Look for "tematici" in each line of the records, and copy the lines that have it.

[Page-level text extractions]
▬▬▬

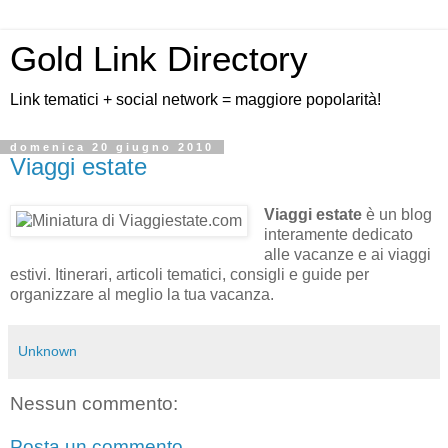
Gold Link Directory
Link tematici + social network = maggiore popolarità!
domenica 20 giugno 2010
Viaggi estate
Viaggi estate
è un blog
interamente dedicato
alle vacanze e ai viaggi
estivi. Itinerari, articoli tematici, consigli e guide per
organizzare al meglio la tua vacanza.
Unknown
Nessun commento:
Posta un commento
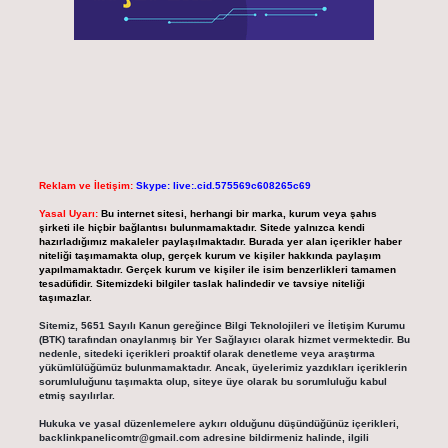
Reklam ve İletişim:
Skype: live:.cid.575569c608265c69
Yasal Uyarı:
Bu internet sitesi, herhangi bir marka, kurum veya şahıs
şirketi ile hiçbir bağlantısı bulunmamaktadır. Sitede yalnızca kendi
hazırladığımız makaleler paylaşılmaktadır. Burada yer alan içerikler haber
niteliği taşımamakta olup, gerçek kurum ve kişiler hakkında paylaşım
yapılmamaktadır. Gerçek kurum ve kişiler ile isim benzerlikleri tamamen
tesadüfidir. Sitemizdeki bilgiler taslak halindedir ve tavsiye niteliği
taşımazlar.
Sitemiz, 5651 Sayılı Kanun gereğince Bilgi Teknolojileri ve İletişim Kurumu
(BTK) tarafından onaylanmış bir Yer Sağlayıcı olarak hizmet vermektedir. Bu
nedenle, sitedeki içerikleri proaktif olarak denetleme veya araştırma
yükümlülüğümüz bulunmamaktadır. Ancak, üyelerimiz yazdıkları içeriklerin
sorumluluğunu taşımakta olup, siteye üye olarak bu sorumluluğu kabul
etmiş sayılırlar.
Hukuka ve yasal düzenlemelere aykırı olduğunu düşündüğünüz içerikleri,
backlinkpanelicomtr@gmail.com
adresine bildirmeniz halinde, ilgili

▬▬▬

§ Worked solution
Link tematici + social network = maggiore popolarità!
estivi. Itinerari, articoli tematici, consigli e guide per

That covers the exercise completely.